The class toxicities for PARPis include
- fatigue and nausea, which are very common but usually low grade.
- GI toxicity, such as diarrhea, constipation, or dysgeusia.
- headaches.
- Anemia is the most common of the hematologic AEs across PARPis, and approximately 20% to 25% of patients will have grade ≥3 anemia.

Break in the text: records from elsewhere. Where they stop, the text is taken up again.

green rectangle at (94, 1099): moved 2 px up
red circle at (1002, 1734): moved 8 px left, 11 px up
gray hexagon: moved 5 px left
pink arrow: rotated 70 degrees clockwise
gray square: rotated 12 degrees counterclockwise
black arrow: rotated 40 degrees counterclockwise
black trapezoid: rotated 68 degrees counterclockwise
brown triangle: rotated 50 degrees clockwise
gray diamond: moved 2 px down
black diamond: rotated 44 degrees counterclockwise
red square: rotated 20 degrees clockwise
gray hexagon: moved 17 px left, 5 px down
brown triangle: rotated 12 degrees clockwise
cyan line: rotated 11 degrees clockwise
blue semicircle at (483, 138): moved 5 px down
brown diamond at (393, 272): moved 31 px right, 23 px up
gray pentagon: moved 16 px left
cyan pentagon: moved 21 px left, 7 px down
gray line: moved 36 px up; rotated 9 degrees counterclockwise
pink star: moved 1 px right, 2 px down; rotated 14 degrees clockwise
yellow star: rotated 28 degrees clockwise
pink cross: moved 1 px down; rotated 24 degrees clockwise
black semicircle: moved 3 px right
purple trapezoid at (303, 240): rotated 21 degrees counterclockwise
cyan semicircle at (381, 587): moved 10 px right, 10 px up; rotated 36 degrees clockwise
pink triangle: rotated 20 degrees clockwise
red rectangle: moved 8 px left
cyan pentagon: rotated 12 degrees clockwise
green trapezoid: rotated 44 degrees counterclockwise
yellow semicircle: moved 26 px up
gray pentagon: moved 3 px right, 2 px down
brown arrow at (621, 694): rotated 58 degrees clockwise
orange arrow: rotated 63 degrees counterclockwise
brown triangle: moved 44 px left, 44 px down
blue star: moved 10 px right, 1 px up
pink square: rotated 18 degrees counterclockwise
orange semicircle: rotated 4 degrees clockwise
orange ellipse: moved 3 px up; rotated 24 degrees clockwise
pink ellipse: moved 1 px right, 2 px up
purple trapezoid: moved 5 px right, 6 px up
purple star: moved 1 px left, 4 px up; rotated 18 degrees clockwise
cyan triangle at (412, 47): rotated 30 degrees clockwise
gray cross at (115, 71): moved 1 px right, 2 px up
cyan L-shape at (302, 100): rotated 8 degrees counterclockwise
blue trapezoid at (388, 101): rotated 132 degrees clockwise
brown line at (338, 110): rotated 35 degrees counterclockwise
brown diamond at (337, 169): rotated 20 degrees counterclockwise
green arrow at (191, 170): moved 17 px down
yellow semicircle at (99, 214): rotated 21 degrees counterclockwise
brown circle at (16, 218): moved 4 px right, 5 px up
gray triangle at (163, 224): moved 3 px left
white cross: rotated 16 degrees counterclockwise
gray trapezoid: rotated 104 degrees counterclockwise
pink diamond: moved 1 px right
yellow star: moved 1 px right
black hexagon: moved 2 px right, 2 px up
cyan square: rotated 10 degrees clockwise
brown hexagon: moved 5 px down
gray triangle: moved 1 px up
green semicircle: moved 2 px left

There are some differences and even unique toxicities among the PARPis. Niraparib is unique in that its metabolites exert dopaminergic and serotonergic effects leading to hypertension, palpitations, and insomnia. Hypertension is reported in 10% to 15% of patients. Although insomnia has been reported only with niraparib, we do see insomnia with all the PARPis, although it is more common with niraparib. Niraparib has a higher risk of thrombocytopenia than other PARPis.
Elevated liver enzymes are most common with rucaparib but can occur infrequently with niraparib. Elevated cholesterol is also unique to rucaparib. Elevated creatinine is, again, most common with rucaparib, although it can occur with olaparib. Regarding liver enzyme elevations with rucaparib, those occur in cycle 1. These ALT/AST elevations with rucaparib are simply a cycle 1 event and do not recur.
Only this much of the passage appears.